Adicionalmente, existen situaciones en las que el uso de suelo ha sido modificado o condicionado por resoluciones administrativas, certificados únicos de zonificación o instrumentos de planeación específicos. La falta de revisión de estos documentos incrementa el riesgo de conflictos futuros.

 

Otro aspecto relevante es la relación entre el uso de suelo y las manifestaciones de construcción. Un proyecto inmobiliario no solo debe contar con un uso de suelo compatible, sino también con las autorizaciones correspondientes para edificar conforme a dicho uso. La ausencia de estas autorizaciones puede derivar en sanciones administrativas, clausuras e incluso demoliciones.

 

Desde el punto de vista notarial, si bien el notario no es la autoridad encargada de otorgar ni validar el uso de suelo, sí tiene el deber de asesorar a las partes y advertir sobre los riesgos asociados a la operación. En este sentido, resulta indispensable que, previo a la formalización de la escritura, se revisen los certificados de uso de suelo, las constancias de alineamiento y número oficial, así como cualquier otro documento relevante para el caso concreto.

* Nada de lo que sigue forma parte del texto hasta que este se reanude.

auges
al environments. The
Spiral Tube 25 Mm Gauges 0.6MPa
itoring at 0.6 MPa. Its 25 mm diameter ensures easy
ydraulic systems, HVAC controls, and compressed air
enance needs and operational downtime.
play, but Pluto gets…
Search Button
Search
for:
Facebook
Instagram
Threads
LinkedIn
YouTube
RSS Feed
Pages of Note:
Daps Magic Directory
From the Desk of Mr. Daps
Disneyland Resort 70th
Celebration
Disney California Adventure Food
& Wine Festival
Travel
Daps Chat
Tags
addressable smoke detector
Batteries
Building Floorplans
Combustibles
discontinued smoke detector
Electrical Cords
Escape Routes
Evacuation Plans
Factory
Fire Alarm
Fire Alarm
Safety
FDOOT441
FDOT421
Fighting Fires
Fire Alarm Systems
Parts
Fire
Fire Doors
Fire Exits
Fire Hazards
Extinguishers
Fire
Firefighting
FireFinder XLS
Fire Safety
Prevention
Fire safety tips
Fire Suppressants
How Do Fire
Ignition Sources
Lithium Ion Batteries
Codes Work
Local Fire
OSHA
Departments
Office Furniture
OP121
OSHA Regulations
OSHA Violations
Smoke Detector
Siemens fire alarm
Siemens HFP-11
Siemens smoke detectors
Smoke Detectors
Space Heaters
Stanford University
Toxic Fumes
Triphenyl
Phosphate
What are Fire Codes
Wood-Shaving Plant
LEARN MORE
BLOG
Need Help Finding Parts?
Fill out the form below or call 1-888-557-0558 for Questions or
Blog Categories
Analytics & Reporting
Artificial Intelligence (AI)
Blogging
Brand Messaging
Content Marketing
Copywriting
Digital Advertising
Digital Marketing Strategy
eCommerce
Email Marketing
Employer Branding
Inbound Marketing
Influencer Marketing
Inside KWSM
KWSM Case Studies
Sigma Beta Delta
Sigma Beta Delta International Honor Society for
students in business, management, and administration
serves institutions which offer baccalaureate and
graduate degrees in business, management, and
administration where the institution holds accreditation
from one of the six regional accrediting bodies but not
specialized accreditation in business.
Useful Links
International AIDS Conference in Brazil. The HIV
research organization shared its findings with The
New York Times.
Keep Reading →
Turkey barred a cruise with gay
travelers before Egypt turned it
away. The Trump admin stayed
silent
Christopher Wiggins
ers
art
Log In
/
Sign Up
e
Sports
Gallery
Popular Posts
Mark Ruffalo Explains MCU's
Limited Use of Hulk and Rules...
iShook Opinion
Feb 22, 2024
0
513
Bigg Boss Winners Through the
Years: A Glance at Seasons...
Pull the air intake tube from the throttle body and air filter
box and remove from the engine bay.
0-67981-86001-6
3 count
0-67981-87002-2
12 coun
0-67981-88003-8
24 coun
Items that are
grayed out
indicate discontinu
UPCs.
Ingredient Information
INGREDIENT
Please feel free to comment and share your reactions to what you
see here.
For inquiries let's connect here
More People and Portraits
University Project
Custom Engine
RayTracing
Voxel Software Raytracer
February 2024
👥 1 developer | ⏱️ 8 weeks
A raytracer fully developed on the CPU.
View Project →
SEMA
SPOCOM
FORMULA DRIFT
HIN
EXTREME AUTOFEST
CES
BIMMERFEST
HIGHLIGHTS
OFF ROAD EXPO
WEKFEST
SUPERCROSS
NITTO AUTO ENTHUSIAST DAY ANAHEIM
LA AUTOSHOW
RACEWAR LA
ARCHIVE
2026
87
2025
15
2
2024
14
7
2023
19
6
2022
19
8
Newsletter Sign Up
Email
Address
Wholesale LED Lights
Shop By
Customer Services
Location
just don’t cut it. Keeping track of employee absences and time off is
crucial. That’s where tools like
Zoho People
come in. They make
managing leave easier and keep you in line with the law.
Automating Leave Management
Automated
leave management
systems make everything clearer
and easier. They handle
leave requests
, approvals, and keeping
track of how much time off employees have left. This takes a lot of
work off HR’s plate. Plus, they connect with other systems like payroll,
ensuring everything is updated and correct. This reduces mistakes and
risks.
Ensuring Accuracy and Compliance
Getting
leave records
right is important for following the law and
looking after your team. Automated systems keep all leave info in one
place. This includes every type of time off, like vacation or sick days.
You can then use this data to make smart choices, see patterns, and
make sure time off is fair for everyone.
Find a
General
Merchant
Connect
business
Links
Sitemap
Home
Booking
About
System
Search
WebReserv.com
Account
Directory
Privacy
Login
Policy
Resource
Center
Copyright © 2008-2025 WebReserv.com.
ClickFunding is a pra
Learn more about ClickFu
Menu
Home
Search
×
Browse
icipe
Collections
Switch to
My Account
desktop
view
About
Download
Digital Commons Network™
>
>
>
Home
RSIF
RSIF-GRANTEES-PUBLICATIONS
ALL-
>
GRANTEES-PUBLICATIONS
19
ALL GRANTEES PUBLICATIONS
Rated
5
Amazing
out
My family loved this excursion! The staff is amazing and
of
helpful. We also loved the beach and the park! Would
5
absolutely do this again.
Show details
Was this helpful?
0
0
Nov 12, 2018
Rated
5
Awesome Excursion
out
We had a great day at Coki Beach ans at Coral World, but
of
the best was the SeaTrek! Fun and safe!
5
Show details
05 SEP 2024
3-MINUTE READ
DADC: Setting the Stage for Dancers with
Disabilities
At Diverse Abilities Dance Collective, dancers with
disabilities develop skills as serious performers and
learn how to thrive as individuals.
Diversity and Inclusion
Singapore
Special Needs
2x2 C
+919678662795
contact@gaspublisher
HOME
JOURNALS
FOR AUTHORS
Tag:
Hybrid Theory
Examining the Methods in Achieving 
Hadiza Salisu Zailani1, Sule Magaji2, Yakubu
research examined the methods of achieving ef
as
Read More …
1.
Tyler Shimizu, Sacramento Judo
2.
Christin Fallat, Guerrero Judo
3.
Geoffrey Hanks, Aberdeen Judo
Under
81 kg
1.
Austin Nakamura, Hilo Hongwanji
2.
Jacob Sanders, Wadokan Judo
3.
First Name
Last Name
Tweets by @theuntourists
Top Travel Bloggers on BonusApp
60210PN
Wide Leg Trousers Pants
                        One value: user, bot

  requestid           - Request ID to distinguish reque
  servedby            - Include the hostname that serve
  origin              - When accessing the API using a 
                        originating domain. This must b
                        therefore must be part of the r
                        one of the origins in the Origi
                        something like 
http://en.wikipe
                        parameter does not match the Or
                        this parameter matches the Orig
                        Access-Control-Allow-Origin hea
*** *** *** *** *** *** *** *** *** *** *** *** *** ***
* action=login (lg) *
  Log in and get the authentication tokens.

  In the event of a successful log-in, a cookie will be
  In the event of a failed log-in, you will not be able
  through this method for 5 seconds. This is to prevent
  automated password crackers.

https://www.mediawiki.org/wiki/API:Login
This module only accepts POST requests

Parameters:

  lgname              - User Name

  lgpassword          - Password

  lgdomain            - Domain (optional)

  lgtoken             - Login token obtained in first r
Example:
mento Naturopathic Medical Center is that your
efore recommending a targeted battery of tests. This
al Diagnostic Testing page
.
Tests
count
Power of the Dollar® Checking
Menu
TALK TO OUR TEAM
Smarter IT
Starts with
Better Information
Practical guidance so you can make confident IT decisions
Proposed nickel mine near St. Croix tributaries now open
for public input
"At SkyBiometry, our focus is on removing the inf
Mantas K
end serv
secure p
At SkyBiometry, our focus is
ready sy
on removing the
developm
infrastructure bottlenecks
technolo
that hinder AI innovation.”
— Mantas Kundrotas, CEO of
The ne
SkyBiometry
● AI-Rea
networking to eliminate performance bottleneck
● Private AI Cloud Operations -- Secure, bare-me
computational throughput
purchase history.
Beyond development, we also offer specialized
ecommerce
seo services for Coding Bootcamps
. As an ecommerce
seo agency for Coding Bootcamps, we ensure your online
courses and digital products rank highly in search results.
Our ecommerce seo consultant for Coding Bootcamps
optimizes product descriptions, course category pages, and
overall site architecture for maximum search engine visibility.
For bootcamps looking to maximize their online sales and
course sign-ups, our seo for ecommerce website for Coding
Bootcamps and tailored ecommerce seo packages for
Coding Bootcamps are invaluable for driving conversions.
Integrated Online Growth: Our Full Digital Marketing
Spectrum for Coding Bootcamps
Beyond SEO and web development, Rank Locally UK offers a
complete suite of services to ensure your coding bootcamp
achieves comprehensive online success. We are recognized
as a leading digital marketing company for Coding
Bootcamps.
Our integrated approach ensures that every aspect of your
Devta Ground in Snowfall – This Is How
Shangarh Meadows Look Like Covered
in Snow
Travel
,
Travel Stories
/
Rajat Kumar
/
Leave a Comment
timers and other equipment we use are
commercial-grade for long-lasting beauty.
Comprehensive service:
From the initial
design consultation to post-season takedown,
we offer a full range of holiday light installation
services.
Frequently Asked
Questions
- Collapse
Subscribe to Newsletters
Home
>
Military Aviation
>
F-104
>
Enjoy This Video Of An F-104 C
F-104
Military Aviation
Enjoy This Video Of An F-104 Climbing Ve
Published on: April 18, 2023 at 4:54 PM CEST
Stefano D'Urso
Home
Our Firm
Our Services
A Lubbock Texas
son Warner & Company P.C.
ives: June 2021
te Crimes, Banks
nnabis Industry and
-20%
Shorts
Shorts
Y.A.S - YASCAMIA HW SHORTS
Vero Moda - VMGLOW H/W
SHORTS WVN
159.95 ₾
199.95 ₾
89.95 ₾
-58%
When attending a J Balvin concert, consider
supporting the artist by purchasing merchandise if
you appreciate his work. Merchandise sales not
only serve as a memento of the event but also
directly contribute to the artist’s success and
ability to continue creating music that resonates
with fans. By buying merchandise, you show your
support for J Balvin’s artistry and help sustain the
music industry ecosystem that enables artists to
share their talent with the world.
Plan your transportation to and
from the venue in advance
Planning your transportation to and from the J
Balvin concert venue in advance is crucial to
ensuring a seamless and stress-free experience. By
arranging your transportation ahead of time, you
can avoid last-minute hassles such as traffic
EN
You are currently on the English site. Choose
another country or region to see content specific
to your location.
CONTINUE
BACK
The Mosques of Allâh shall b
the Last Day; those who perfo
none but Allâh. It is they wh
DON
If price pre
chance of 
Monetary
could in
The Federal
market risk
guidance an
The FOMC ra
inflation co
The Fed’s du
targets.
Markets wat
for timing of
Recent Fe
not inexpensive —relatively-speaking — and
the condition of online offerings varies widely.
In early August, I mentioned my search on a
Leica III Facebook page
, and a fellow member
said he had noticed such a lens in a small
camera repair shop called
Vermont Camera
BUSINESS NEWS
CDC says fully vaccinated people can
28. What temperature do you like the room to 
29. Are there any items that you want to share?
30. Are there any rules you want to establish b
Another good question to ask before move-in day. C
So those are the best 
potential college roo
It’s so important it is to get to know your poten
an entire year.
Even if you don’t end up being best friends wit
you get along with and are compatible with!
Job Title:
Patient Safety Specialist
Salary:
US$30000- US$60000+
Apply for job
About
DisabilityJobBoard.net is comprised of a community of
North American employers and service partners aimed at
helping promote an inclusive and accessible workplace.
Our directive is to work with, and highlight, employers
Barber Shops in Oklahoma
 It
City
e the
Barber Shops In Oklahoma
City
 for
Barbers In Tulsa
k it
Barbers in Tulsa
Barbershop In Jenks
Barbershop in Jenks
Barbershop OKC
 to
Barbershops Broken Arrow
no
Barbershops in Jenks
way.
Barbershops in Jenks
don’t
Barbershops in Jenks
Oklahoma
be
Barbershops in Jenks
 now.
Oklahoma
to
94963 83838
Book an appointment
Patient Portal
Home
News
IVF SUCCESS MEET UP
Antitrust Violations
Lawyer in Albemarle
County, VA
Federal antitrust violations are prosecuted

Asimismo, es importante considerar que el Registro Público de la Propiedad al inscribir una escritura no convalida irregularidades administrativas. En consecuencia, un inmueble puede estar debidamente inscrito a nombre de su propietario, pero no ser susceptible de uso conforme a lo que éste pretende.

Un riesgo adicional se presenta en operaciones en las que se transmiten inmuebles con construcciones existentes que no cuentan con regularización administrativa. En estos casos, la escritura puede reflejar la existencia de la construcción, pero ello no implica que la misma cumpla con la normatividad aplicable. Esta situación puede afectar el valor del inmueble y limitar su comercialización futura.

Muchos de estos problemas podrían evitarse mediante una adecuada diligencia. Así como en otros supuestos —por ejemplo, en la adquisición de inmuebles por extranjeros, donde es necesario cumplir requisitos específicos—, en materia de uso de suelo es indispensable verificar previamente el marco normativo aplicable al inmueble.

 

En conclusión, el éxito de un proyecto inmobiliario no depende únicamente de su viabilidad financiera o comercial, sino también de su solidez jurídica. El uso de suelo y su correcta integración en la escritura pública son elementos esenciales para garantizar dicha solidez. La intervención oportuna de un notario, acompañada de una revisión exhaustiva de la documentación, permite mitigar riesgos y brindar certeza a las partes involucradas. La escritura es tu escudo protector.